(BRIEF): Once the line holding "llamarán a sala" is found in the entries below, transcribe exactly every line up to and including the one holding "diretora de Pesquisa", but leave out the pictures.

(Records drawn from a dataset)
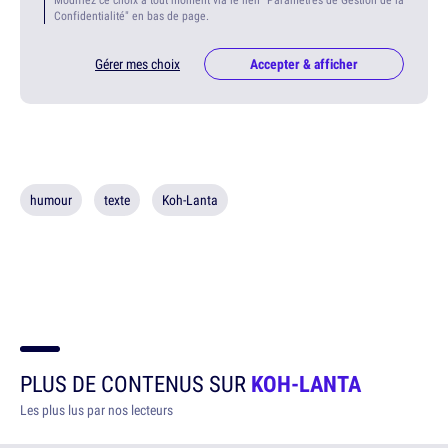
Confidentialité" en bas de page.
Gérer mes choix
Accepter & afficher
humour
texte
Koh-Lanta
PLUS DE CONTENUS SUR
KOH-LANTA
Les plus lus par nos lecteurs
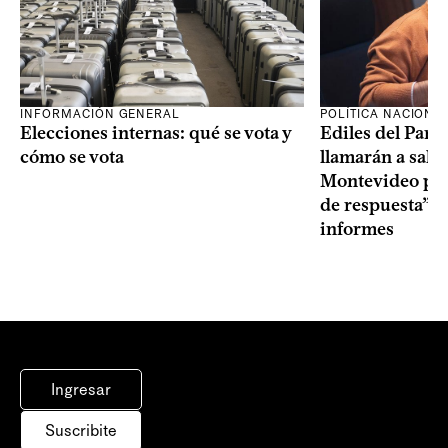
INFORMACIÓN GENERAL
POLÍTICA NACIONA
Elecciones internas: qué se vota y
Ediles del Part
cómo se vota
llamarán a sala 
Montevideo por 
de respuesta” a
informes
Ingresar
Suscribite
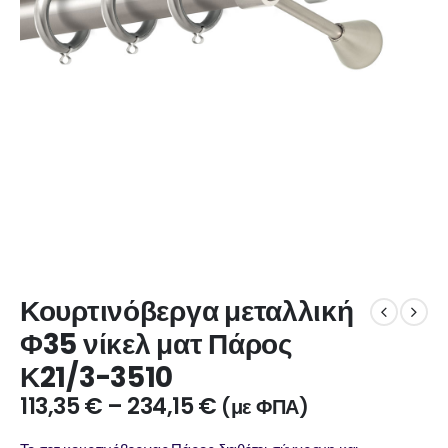
Κουρτινόβεργα μεταλλική
Φ35 νίκελ ματ Πάρος
Κ21/3-3510
113,35
€
–
234,15
€
(με ΦΠΑ)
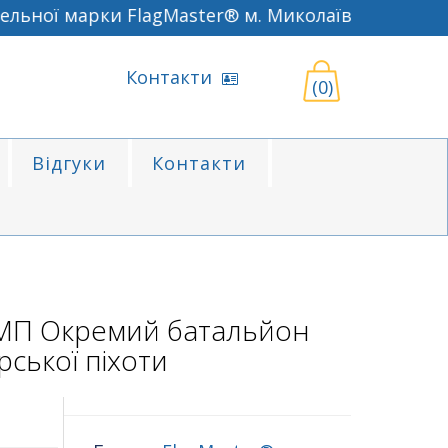
ьної марки FlagMaster® м. Миколаїв
Контакти
(0)
Відгуки
Контакти
МП Окремий батальйон
рської піхоти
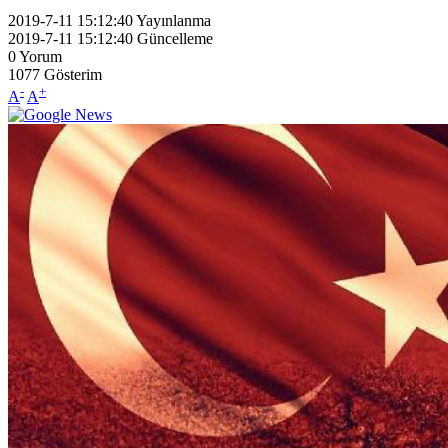
2019-7-11 15:12:40
Yayınlanma
2019-7-11 15:12:40
Güncelleme
0
Yorum
1077
Gösterim
-
+
A
A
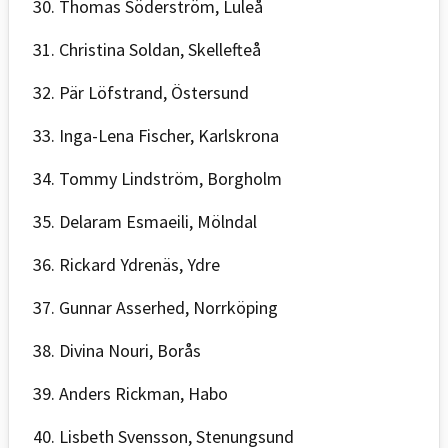
30. Thomas Söderström, Luleå
31. Christina Soldan, Skellefteå
32. Pär Löfstrand, Östersund
33. Inga-Lena Fischer, Karlskrona
34. Tommy Lindström, Borgholm
35. Delaram Esmaeili, Mölndal
36. Rickard Ydrenäs, Ydre
37. Gunnar Asserhed, Norrköping
38. Divina Nouri, Borås
39. Anders Rickman, Habo
40. Lisbeth Svensson, Stenungsund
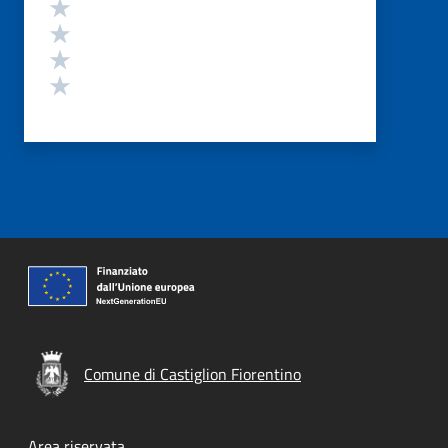
Valuta 4 stelle su 5
Valuta 3 stelle su 5
Valuta 2 stelle su 5
Valuta 1 stelle su 5
Comune di Castiglion Fiorentino
Area riservata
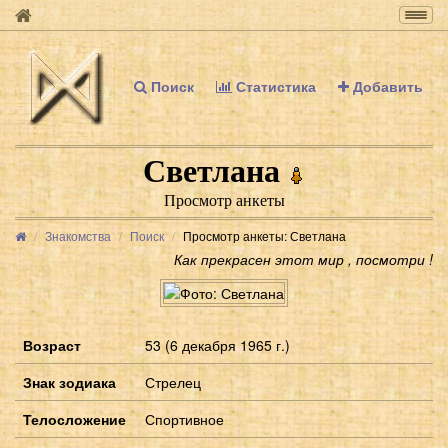
Togg
navig
Поиск
Статистика
Добавить
Светлана
Просмотр анкеты
Знакомства
Поиск
Просмотр анкеты: Светлана
Как прекрасен этот мир , посмотри !
Возраст
53 (6 декабря 1965 г.)
Знак зодиака
Стрелец
Телосложение
Спортивное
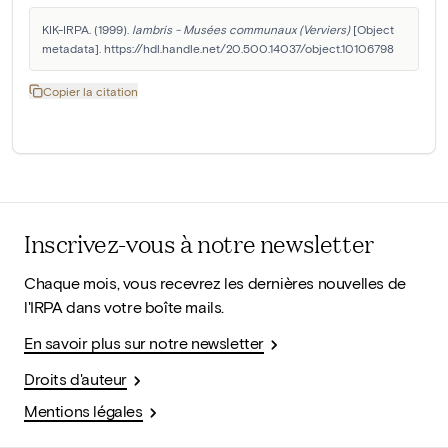
KIK-IRPA. (1999). 
lambris - Musées communaux (Verviers)
 [Object 
metadata]. https://hdl.handle.net/20.500.14037/object.10106798
Copier la citation
Inscrivez-vous à notre newsletter
Chaque mois, vous recevrez les dernières nouvelles de
l'IRPA dans votre boîte mails.
En savoir plus sur notre newsletter
Droits d'auteur
Mentions légales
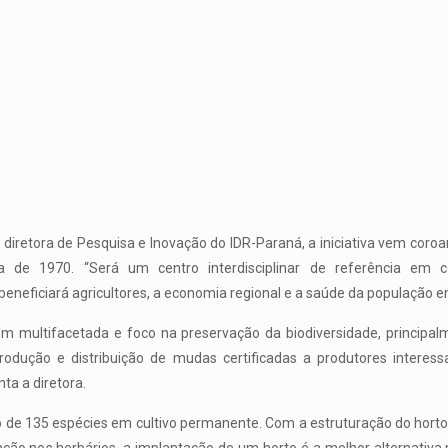
diretora de Pesquisa e Inovação do IDR-Paraná, a iniciativa vem coro
a de 1970. “Será um centro interdisciplinar de referência em 
neficiará agricultores, a economia regional e a saúde da população em 
m multifacetada e foco na preservação da biodiversidade, principal
rodução e distribuição de mudas certificadas a produtores interess
ta a diretora.
o de 135 espécies em cultivo permanente. Com a estruturação do horto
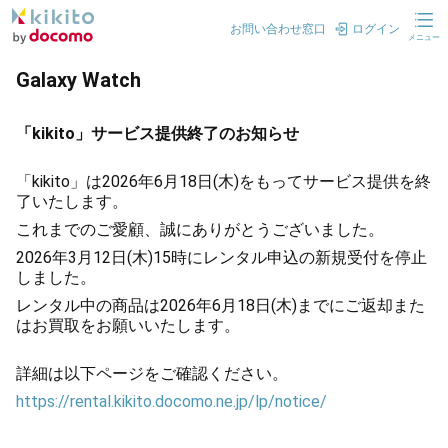
お問い合わせ窓口
ログイン
メニュー
Galaxy Watch
「kikito」サービス提供終了のお知らせ
「kikito」は2026年6月18日(木)をもってサービス提供を終
了いたします。
これまでのご愛顧、誠にありがとうございました。
2026年3月12日(木)15時にレンタル申込の新規受付を停止
しました。
レンタル中の商品は2026年6月18日(木)までにご返却また
はお買取をお願いいたします。
詳細は以下ページをご確認ください。
https://rental.kikito.docomo.ne.jp/lp/notice/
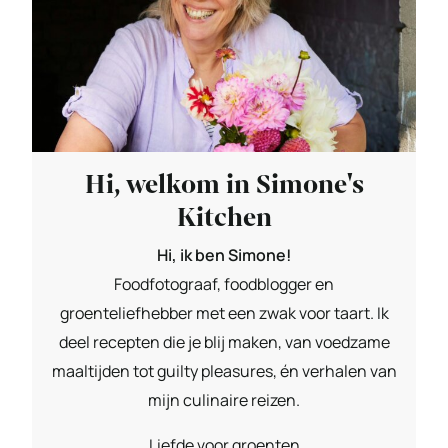
Hi, welkom in Simone's
Kitchen
Hi, ik ben Simone!
Foodfotograaf, foodblogger en
groenteliefhebber met een zwak voor taart. Ik
deel recepten die je blij maken, van voedzame
maaltijden tot guilty pleasures, én verhalen van
mijn culinaire reizen.
Liefde voor groenten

(WRITTEN ANSWER):
llamarán a sala 
Montevideo por 
de respuesta” a
informes
Ingresar
Suscribite
Κουρτινόβεργα μεταλλική
Φ35 νίκελ ματ Πάρος
Κ21/3-3510
113,35
€
–
234,15
€
(με ΦΠΑ)
ьної марки FlagMaster® м. Миколаїв
Контакти
(0)
Відгуки
Контакти
МП Окремий батальйон
рської піхоти
2019-7-11 15:12:40
Yayınlanma
2019-7-11 15:12:40
Güncelleme
0
Yorum
1077
Gösterim
-
+
A
A
30. Thomas Söderström, Luleå
31. Christina Soldan, Skellefteå
32. Pär Löfstrand, Östersund
33. Inga-Lena Fischer, Karlskrona
34. Tommy Lindström, Borgholm
35. Delaram Esmaeili, Mölndal
36. Rickard Ydrenäs, Ydre
37. Gunnar Asserhed, Norrköping
38. Divina Nouri, Borås
39. Anders Rickman, Habo
40. Lisbeth Svensson, Stenungsund
Valuta 4 stelle su 5
Valuta 3 stelle su 5
Valuta 2 stelle su 5
Valuta 1 stelle su 5
Comune di Castiglion Fiorentino
Area riservata
Togg
navig
Поиск
Статистика
Добавить
Светлана
Просмотр анкеты
Знакомства
Поиск
Просмотр анкеты: Светлана
Как прекрасен этот мир , посмотри !
Возраст
53 (6 декабря 1965 г.)
Знак зодиака
Стрелец
Телосложение
Спортивное
KIK-IRPA. (1999). 
lambris - Musées communaux (Verviers)
 [Object 
metadata]. https://hdl.handle.net/20.500.14037/object.10106798
Copier la citation
Inscrivez-vous à notre newsletter
Chaque mois, vous recevrez les dernières nouvelles de
l'IRPA dans votre boîte mails.
En savoir plus sur notre newsletter
Droits d'auteur
Mentions légales
diretora de Pesquisa e Inovação do IDR-Paraná, a iniciativa vem coro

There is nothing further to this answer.